Independent technology analyst Theo Priestley agrees that the ability to learn from crowdsourced data across multiple sectors is an unparalleled opportunity for businesses to finally break out of their industry-based silos.
“There’s no reason why a utilities company cannot combine cloud-based datasets from medical records to understand energy demands from home-care patients recovering from injury for example,” says Mr Priestley. “What’s more, the costs of such a collaboration on crowdsourcing in the cloud can be spread across all organisations taking part. There’s no downside here.”
How crowdsourcing can help with resources and talent
The same theory extends to analysing cloud computing usage itself. We can globally crowdsource cloud-data workload trends for different types of applications. When we collate and analyse those patterns, we can create predictive models that enable us to manage cloud resources more effectively and at better price points.

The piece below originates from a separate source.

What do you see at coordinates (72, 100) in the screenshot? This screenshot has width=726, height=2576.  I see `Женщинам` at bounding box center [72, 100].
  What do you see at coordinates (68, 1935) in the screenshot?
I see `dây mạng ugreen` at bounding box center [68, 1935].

“Companies using cloud computing are faced with the challenge of guessing what level of datacentre resources to allocate to their new connected apps. Many firms will tend to ‘super-size’ how much cloud they sign up for to mitigate risk. Stopping to examine a crowdsourced library of similar apps can help them to better size their cloud consumption at the point of initial deployment” says Ayman Gabarin, senior vice president for Europe, the Middle East and Africa at public cloud optimisation analytics company Densify.
Mr Gabarin says typical application resource requirements evolve over time, so cementing cloud resource intake is far from ideal. Making apps aware of changing requirements and self-optimise by using machine-learning to right size themselves continuously and predictively makes them run better, and reduces waste of cloud resources.
These moves to encourage collective, collaborative and co-operative attitudes across cloud-computing frameworks are still largely new territory for the business world. Indeed, as much as it is widely discussed in technology circles, cloud computing itself is still comparatively new territory for many businesses.